Hey Guys,
I'd like to jump in here and share a little experience I had along these lines. After having a crash of my HDD I had to restore the computer to factory settings (Dell). Of course, that meant that I lost all of my software. I did have an external drive that had a backup of my original drive. My external was a Seagate Barracude 1 Terrabyte. After only 2 months, one day I booted the machine and there was no external drive being seen by my laptop.
After several (million) googles, I found out that this is actually a common problem. It has something to do with the firmware. Seagate offerred to replace the drive. Knowing the techie on the phone couldn't make any real decisions in all likelihood, I asked for a Manager. When I repeated what they had just told me, "that they were going to replace an external drive with KNOWN issues that would or might fail at any point in time" I asked him if he realized just how idiotic that sounded.
He thought about it and then said that he would send a Seagate Maxxtor drive, which he did. But after researching on the web, I found that this too, was not totally free from the same issue. So I now have a $150 door stop. Like I'm going to backup my data onto a disk that will most likely fail in the future? Not very likely.
So, I got myself two Western Digital 1 terrabyte HDDs. My laptop is a mere 125 gig. One of my externals is a continuation of my laptop for large programmes, and has over 60 gigs of our music collection of CDs. We sold the actual discs last year to save space. Then, of course, there are about 30 gigs of photos. And since computers are only machines, one should expect that at some point you will experience some type of "melt down" to occur.

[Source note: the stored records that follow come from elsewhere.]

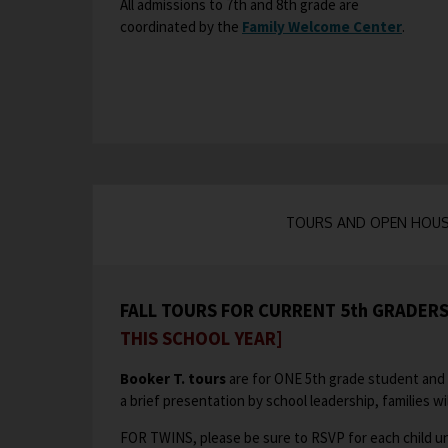
All admissions to 7th and 8th grade are
n
n
coordinated by the
Family Welcome Center
O
.
s
e
p
i
w
e
n
b
n
a
r
s
n
o
i
e
w
n
w
s
a
b
e
n
TOURS AND OPEN HOU
r
r
e
o
t
w
w
a
b
s
b
FALL TOURS FOR CURRENT 5th GRADER
r
e
THIS SCHOOL YEAR]
o
r
w
t
Booker T. tours
are for ONE 5th grade student and 
s
a
a brief presentation by school leadership, families wil
e
b
r
FOR TWINS, please be sure to RSVP for each child un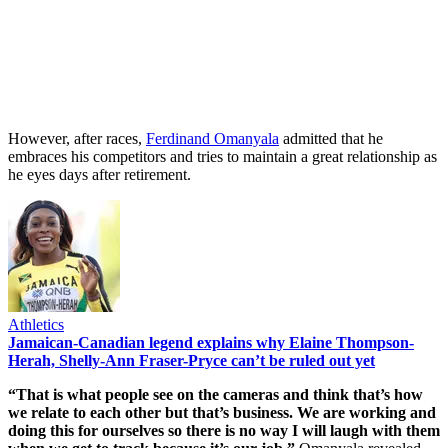
However, after races,
Ferdinand Omanyala
admitted that he
embraces his competitors and tries to maintain a great relationship as
he eyes days after retirement.
Athletics
Jamaican-Canadian legend explains why Elaine Thompson-
Herah, Shelly-Ann Fraser-Pryce can’t be ruled out yet
“That is what people see on the cameras and think that’s how
we relate to each other but that’s business. We are working and
doing this for ourselves so there is no way I will laugh with them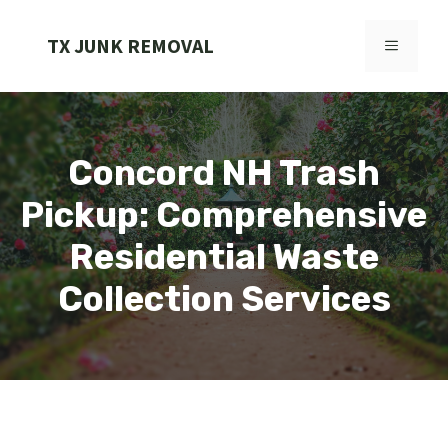
Skip
to
TX JUNK REMOVAL
MENU
content
Concord NH Trash
Pickup: Comprehensive
Residential Waste
Collection Services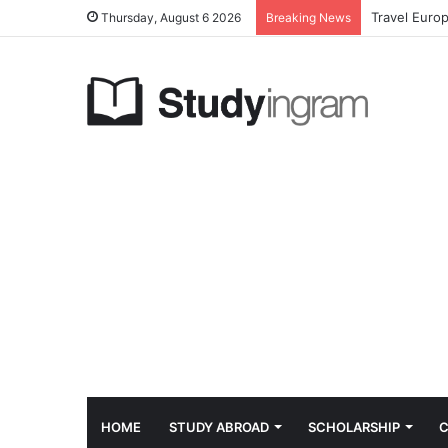
Travel Euro
Thursday, August 6 2026
Breaking News
HOME
STUDY ABROAD
SCHOLARSHIP
C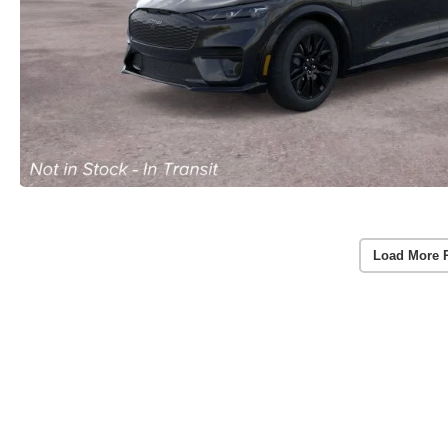
Load More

Luckily, Joe also has a copy of our media library on his computer, as well as backed up onto an external drive. So I reinstalled all my apps and media and did a mirror copy of the external HDD to yet another 1 terrabyte external HDD which has been compressed to double the storage size. I quickly realized that even this solution wasn't safe enough as my programmes alone total somewhere around 800 gigs, what with the sample libraries that my music apps contain.
So I deleted my mirror image, installed the backup app onto the compressed drive (just in case) and immediately did a full backup of my internal and external HDDs to the compressed drive. I scheduled weekly backups of any changes that occur during the week.
Now I do regular maintenance as recommended by MajorGeeks.com and have my machine optimzed and protected big-time. I will most likely be buying yet another computer, a quad core tower, for use with hauptwerk only. It will have one drive for the operating system, one drive for all the sample files and organ installations, and yet another for backup purposes.
Computers are wonderful. We have come to depend on them for everything. They are wonderful, of course, when they work. But if you don't think proactively, you will surely be in for some ultimate desperation and angst in the future.
When we go to the expense of purchasing software and have weeks/months/years of work sitting on a hard drive, it only makes sense to have this information residing someplace else in the event of catastrophy. Think of it as a "safe deposit box" which most people have in a vault to secure their most valuable papers, etc.
Believe me, learning this all the hard way is asking for lots of depression and frustration. But where would we all be without our beloved computers?
Since external HDDs are so affordable now, EVERYONE should have at least one and need to be vigilant about doing backups. It shouldn't be like purchasing a membership to a gym and then only going for a month or two. You really DO have to keep up with it.
Since I have now had to reset to factory settings twice, I won't be caught with my pants down again.
Actually, the more I think of it, I will probably get one more external to keep as a mirror of my programmes, just in case. Do you have any idea how many days it takes to reinstall 98 gigs of programmes, 250 gigs of instrument library files, and then all the media files? Long enough to make you feel like slitting your wrists!!!!!
So, please be prudent and backup your data! Or feel the pain, indeed.